October 1 draws ever-closer, meaning now is ICD-10 crunch time for many healthcare providers. At SNFs and other facilities where billers have become accustomed to working with a familiar and relatively limited code set, the change means a lot of studying is underway.
CMS has calmed the waters for Part B providers somewhat with its decision to delay denials based on errors in specificity until 2016, but uneasiness remains in many Part A billing offices. Research conducted by ABILITY has found that billing managers at SNFs report denials and “constantly changing CMS processes” as two of their biggest challenges—which means that ICD-10 represents a combination of headaches. Since billers already cite claim denials as a major issue, the risk of increased denials has many billers anxious about how their workloads will change, and how they can manage the added demands.
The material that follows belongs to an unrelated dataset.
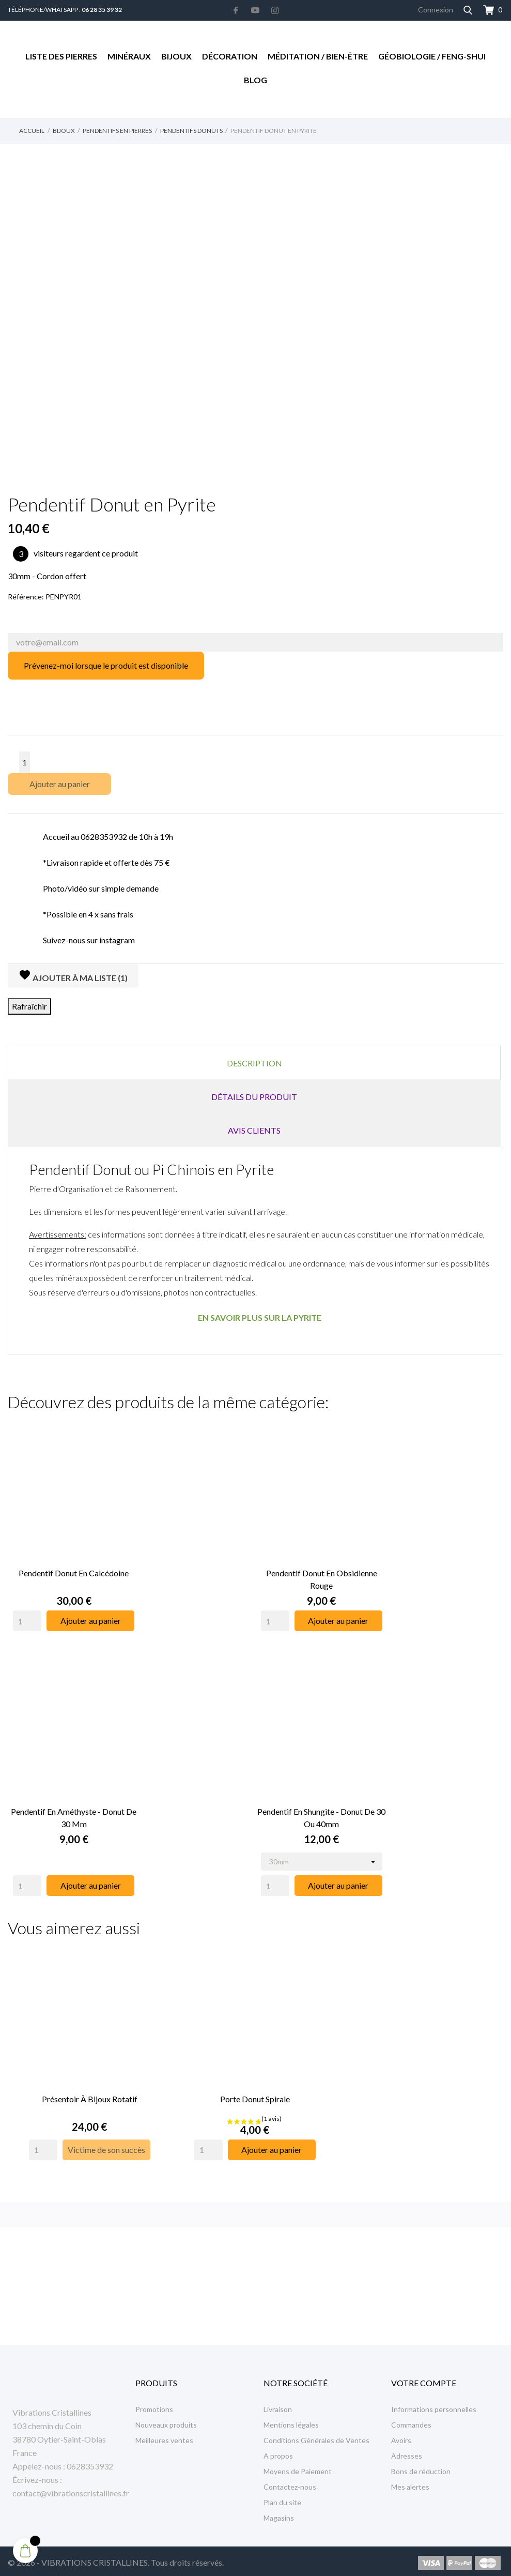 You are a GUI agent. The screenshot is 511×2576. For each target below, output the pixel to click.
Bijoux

With the time facilities have left before they risk a significant increase in denials, many are now reviewing or implementing “safety net” systems—measures they can put in place in addition to ensuring that coding and billing staff are trained in ICD-10.
We’ve previously covered the importance of gathering baseline stats now, which will give providers the data they need to accurately gauge any change in denial rates. Many SNFs are also finding that software that automates Medicare processes is helping in their ICD-10 preparations, since it can quickly alert billers to rejected claims and provide them an easy way to submit corrections.
CMS’s grace period announcement has signaled that another postponement of implementation almost certainly won’t happen. Between now and October 1, SNFs have a vital window of time to put their safety nets in place.